■ **Problem to solve**
Type out each entry exactly as it appears, but keep every image out.

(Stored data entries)

----------

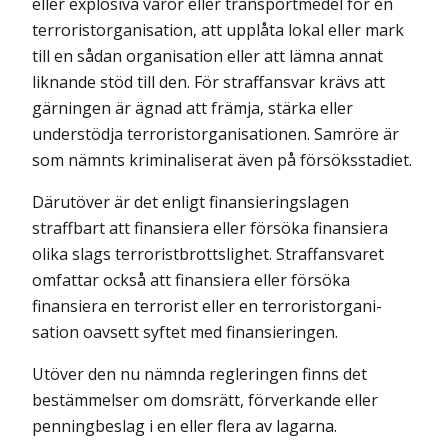
eller explosiva varor eller transportmedel för en
terroristorganisation, att upplåta lokal eller mark
till en sådan organisation eller att lämna annat
liknande stöd till den. För straffansvar krävs att
gärningen är ägnad att främja, stärka eller
understödja terroristorganisationen. Samröre är
som nämnts kriminaliserat även på försöksstadiet.
Därutöver är det enligt finansieringslagen
straffbart att finansiera eller försöka finansiera
olika slags terroristbrottslighet. Straffansvaret
omfattar också att finansiera eller försöka
finansiera en terrorist eller en terroristorgani­
sation oavsett syftet med finansieringen.
Utöver den nu nämnda regleringen finns det
bestämmelser om domsrätt, förverkande eller
penningbeslag i en eller flera av lagarna.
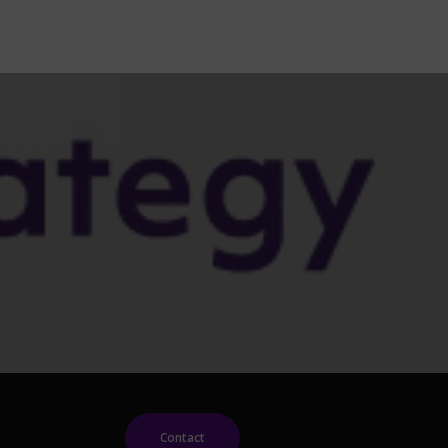
Contact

----------

■ **Reply to the exercise**
eller explosiva varor eller transportmedel för en
terroristorganisation, att upplåta lokal eller mark
till en sådan organisation eller att lämna annat
liknande stöd till den. För straffansvar krävs att
gärningen är ägnad att främja, stärka eller
understödja terroristorganisationen. Samröre är
som nämnts kriminaliserat även på försöksstadiet.
Därutöver är det enligt finansieringslagen
straffbart att finansiera eller försöka finansiera
olika slags terroristbrottslighet. Straffansvaret
omfattar också att finansiera eller försöka
finansiera en terrorist eller en terroristorgani­
sation oavsett syftet med finansieringen.
Utöver den nu nämnda regleringen finns det
bestämmelser om domsrätt, förverkande eller
penningbeslag i en eller flera av lagarna.
Contact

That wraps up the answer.